Uno de los enfoques más exitosos en este sentido parece ser las asociaciones mixtas de pacientes y profesionales de la salud mental, psicólogos y psiquiatras, en las que el esquema jerárquico médico-paciente desaparece, pasando a constituirse un grupo con relaciones horizontales de igualdad, en el que también desaparece la denominación de “paciente” para la persona afectada. En estos grupos, todos participan de manera activa, en la medida de sus posibilidades, compartiendo sus experiencias, y no es extraño que muchos de los antiguos pacientes acaben adoptando el rol de terapeutas una vez superados sus problemas.

La medicación pasa de ser el centro del tratamiento a solo una herramienta accesoria, que se toma en caso de necesidad y solo en la dosis mínima que resulta efectiva para que la persona pueda participar en este proceso conjunto de recuperación. El objetivo es que la persona afectada por el trastorno abandone el rol pasivo de paciente y se convierta en el director de su propio proceso de recuperación, contando con la colaboración del resto de los miembros del grupo. El contexto de esa persona pasa a ser el de miembro activo y productivo de una comunidad, algo que refuerza su autoestima y su personalidad. El éxito de este enfoque parece ser bastante mayor que el del enfoque clásico, y ya se está adoptando también en todo el mundo en algunas instituciones sanitarias.

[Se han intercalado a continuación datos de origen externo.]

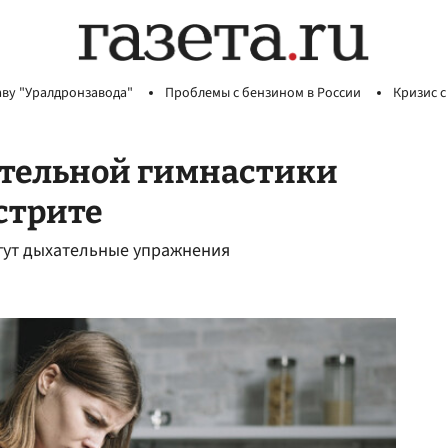
аву "Уралдронзавода"
Проблемы с бензином в России
Кризис с
тельной гимнастики
стрите
огут дыхательные упражнения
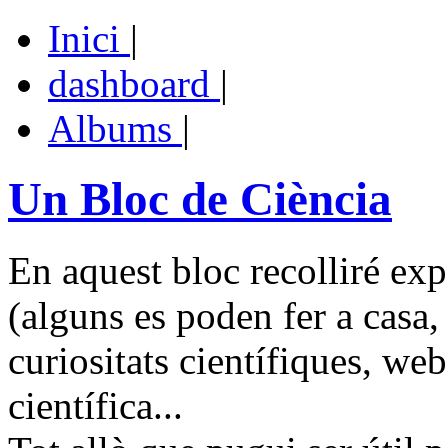
Inici
|
dashboard
|
Albums
|
Un Bloc de Ciència
En aquest bloc recolliré exp
(alguns es poden fer a casa, 
curiositats científiques, web
científica...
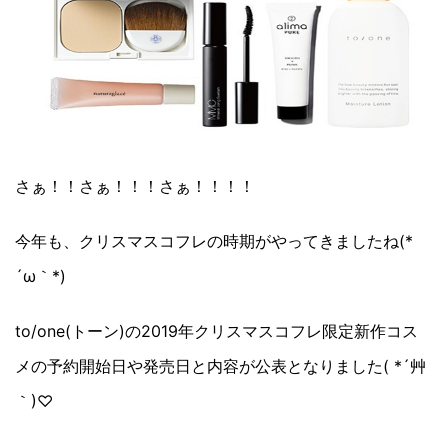
さぁ！！さぁ！！！さぁ！！！！
今年も、クリスマスコフレの時期がやってきましたね(*
´ω｀*)
to/one(トーン)の2019年クリスマスコフレ限定新作コス
メの予約開始日や発売日と内容が公表となりました( *´艸
｀)♡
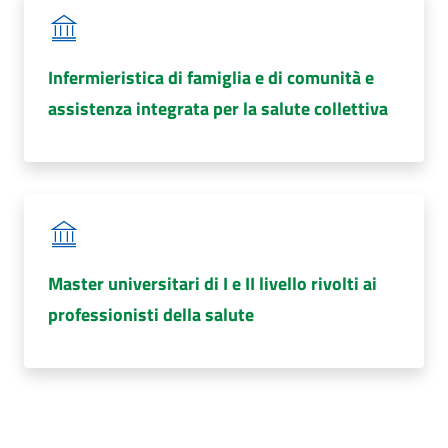
Infermieristica di famiglia e di comunità e
assistenza integrata per la salute collettiva
Master universitari di I e II livello rivolti ai
professionisti della salute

En conclusión, las pastillas no son la respuesta para todos los problemas, y menos para aquellos de origen desconocido. Aquellos que padecen este tipo de trastornos tienen mucho que decir al respecto. Se trata de verdaderos expertos y, puestos en el contexto adecuado de colaboración y calor humano, son un elemento clave para conducir a un tratamiento exitoso.